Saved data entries
■ ■ ■ ■ ■ ■ ■

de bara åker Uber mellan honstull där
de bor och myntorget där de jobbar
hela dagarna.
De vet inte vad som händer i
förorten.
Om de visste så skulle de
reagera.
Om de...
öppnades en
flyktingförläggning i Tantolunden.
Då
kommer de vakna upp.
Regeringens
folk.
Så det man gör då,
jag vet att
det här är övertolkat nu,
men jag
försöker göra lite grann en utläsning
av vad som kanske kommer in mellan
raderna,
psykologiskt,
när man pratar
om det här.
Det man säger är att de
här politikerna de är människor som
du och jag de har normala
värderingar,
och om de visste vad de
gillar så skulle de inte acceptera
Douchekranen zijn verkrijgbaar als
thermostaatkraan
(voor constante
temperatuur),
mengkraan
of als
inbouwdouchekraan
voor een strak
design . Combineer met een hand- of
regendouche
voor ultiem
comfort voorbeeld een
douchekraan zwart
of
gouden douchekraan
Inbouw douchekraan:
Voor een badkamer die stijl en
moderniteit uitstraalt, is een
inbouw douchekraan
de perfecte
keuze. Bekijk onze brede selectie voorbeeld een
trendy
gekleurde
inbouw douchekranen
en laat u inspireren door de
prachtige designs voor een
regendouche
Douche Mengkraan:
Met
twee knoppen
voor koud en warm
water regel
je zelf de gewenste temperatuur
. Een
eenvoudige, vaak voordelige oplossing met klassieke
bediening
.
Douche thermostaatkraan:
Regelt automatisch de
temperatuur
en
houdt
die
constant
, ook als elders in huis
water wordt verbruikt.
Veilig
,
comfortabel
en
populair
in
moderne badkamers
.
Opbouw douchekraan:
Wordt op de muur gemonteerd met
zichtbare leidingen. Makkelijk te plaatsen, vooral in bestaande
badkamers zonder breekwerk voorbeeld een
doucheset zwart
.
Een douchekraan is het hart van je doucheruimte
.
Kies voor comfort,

■ ■ ■ ■ ■ ■ ■

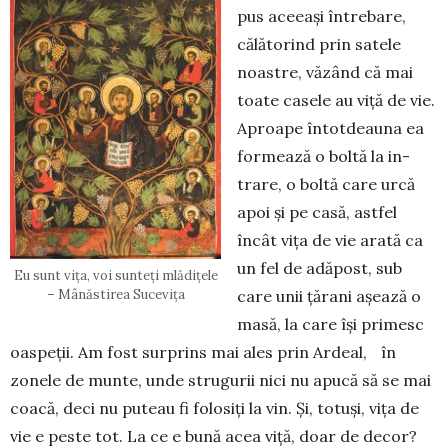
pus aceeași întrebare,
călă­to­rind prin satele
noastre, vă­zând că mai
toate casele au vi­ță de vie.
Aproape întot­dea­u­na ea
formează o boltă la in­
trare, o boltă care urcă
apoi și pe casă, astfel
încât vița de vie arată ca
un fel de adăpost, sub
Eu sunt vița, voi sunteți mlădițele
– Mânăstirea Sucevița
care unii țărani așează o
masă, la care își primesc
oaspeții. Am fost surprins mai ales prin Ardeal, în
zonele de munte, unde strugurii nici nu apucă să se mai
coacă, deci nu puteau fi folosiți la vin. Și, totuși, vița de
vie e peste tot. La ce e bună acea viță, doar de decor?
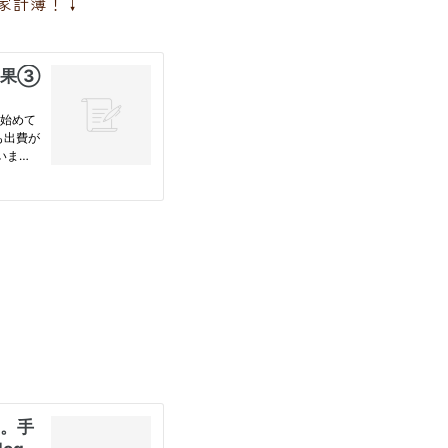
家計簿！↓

■ ■ ■ ■ ■ ■ ■

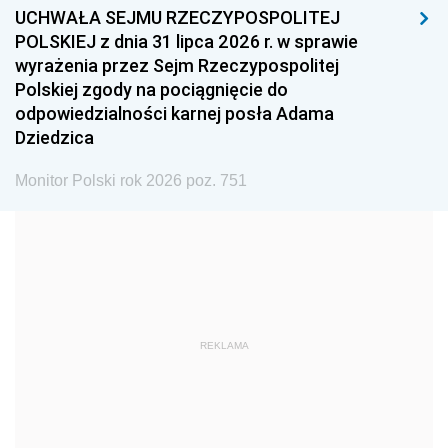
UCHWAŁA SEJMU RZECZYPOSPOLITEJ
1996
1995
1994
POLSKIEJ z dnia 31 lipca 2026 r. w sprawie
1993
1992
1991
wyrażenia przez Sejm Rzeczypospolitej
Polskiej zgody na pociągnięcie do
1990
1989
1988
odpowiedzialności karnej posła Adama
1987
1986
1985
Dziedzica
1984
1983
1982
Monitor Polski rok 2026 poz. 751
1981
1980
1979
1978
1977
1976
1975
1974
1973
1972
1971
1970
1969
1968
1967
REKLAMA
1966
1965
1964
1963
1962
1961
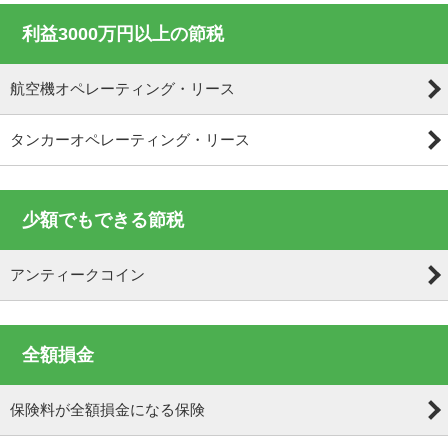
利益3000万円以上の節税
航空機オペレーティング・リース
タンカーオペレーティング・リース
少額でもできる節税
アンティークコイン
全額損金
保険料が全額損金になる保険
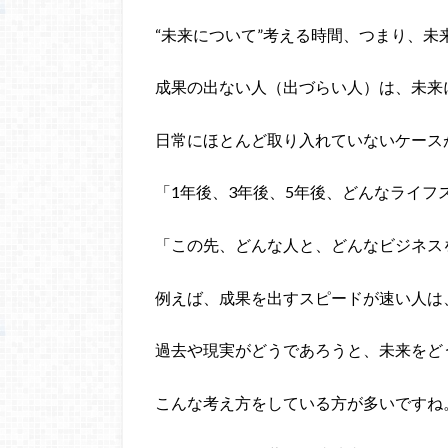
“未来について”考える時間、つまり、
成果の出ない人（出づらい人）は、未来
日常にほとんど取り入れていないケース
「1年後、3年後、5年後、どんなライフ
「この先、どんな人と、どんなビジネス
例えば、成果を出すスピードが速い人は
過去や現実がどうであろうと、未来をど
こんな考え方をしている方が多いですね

■ ■ ■ ■ ■ ■ ■

[Aim of the task] Report how many lines in the data above contain "thermostaatkraan", without any other words.

[Output for this task] 2